=== DATASET EXCERPTS ===
Start of Block

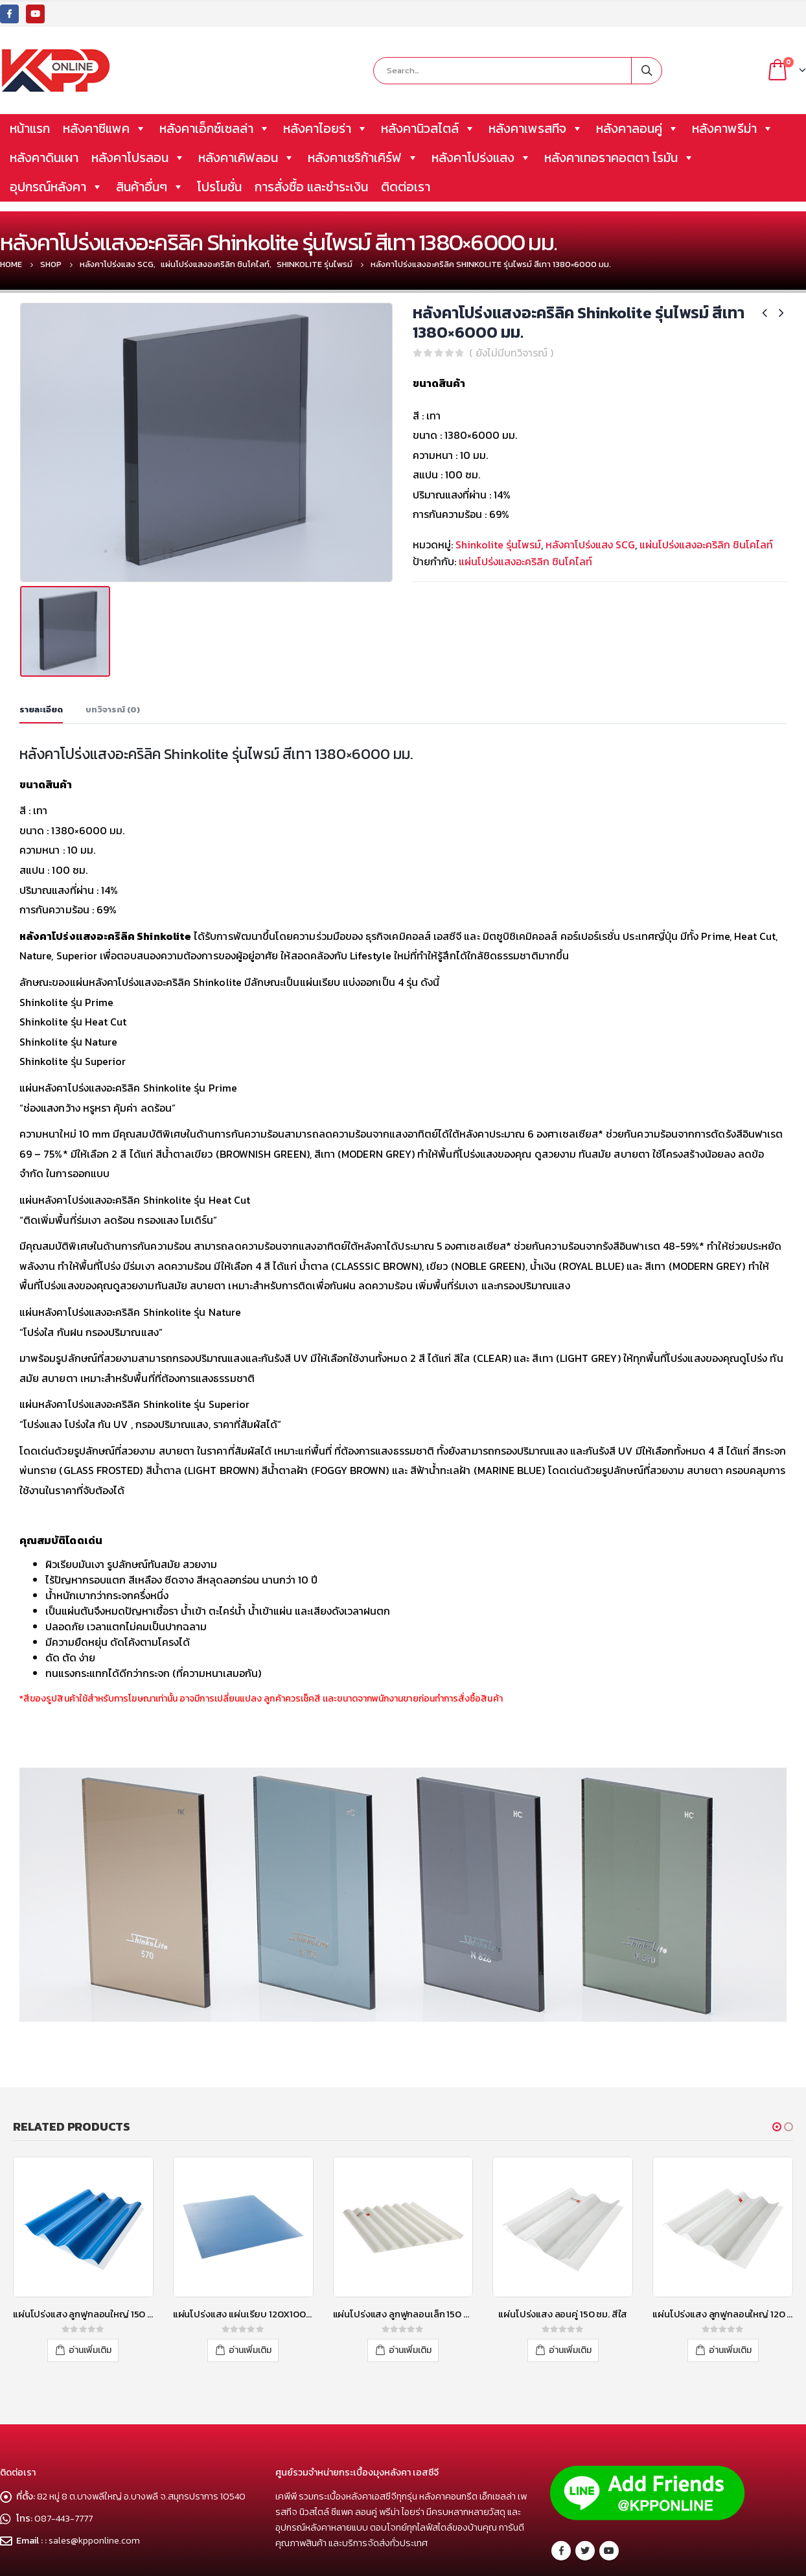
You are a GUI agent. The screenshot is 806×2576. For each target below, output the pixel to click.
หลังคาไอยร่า (325, 128)
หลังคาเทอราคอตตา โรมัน (619, 157)
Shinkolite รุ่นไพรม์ (498, 544)
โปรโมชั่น (219, 186)
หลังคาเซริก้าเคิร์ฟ (363, 157)
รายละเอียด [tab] (41, 656)
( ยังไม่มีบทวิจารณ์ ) (511, 352)
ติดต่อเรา (405, 186)
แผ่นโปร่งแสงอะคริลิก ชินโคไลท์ (706, 544)
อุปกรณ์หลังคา (56, 186)
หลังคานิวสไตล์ (428, 128)
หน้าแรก (30, 128)
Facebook (561, 2469)
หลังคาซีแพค (104, 128)
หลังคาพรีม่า (733, 128)
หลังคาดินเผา (44, 157)
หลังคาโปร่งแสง (481, 157)
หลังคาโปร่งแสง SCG (590, 544)
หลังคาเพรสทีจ (536, 128)
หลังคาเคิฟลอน (246, 157)
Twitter (585, 2469)
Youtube (609, 2469)
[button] (777, 2073)
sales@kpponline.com (94, 2459)
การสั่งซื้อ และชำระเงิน (311, 186)
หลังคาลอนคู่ (637, 128)
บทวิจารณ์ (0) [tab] (113, 656)
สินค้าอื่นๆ (150, 186)
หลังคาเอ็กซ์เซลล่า (214, 128)
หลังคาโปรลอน (138, 157)
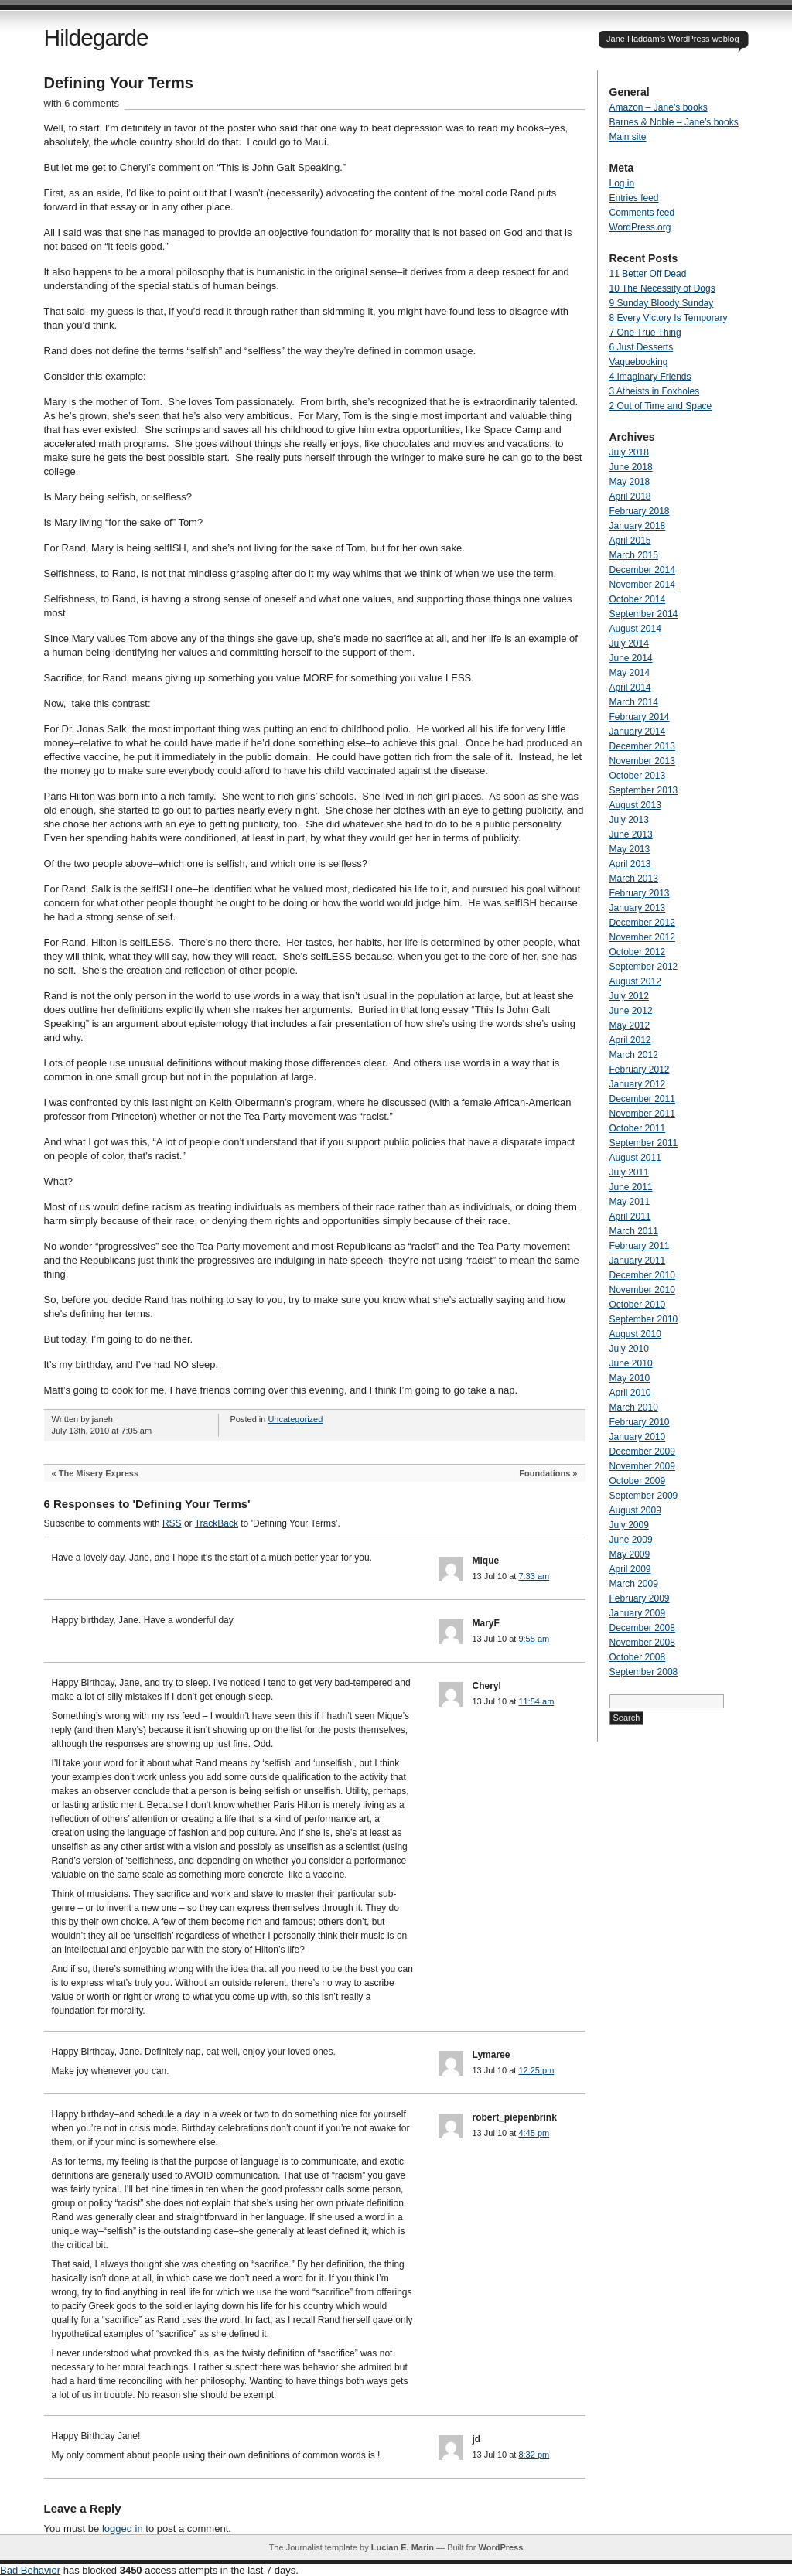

End of Block

=== ACTION ITEM ===
The entries above hold a line with "( ยังไม่มีบทวิจารณ์ ) (511, 352)" and a later line with "หลังคาเคิฟลอน (246, 157)". Write out exactly those lines and all lines between, nothing more.

=== RESULT OF THE TASK ===
( ยังไม่มีบทวิจารณ์ ) (511, 352)
ติดต่อเรา (405, 186)
แผ่นโปร่งแสงอะคริลิก ชินโคไลท์ (706, 544)
อุปกรณ์หลังคา (56, 186)
หลังคานิวสไตล์ (428, 128)
หน้าแรก (30, 128)
Facebook (561, 2469)
หลังคาซีแพค (104, 128)
หลังคาพรีม่า (733, 128)
หลังคาดินเผา (44, 157)
หลังคาโปร่งแสง (481, 157)
หลังคาโปร่งแสง SCG (590, 544)
หลังคาเพรสทีจ (536, 128)
หลังคาเคิฟลอน (246, 157)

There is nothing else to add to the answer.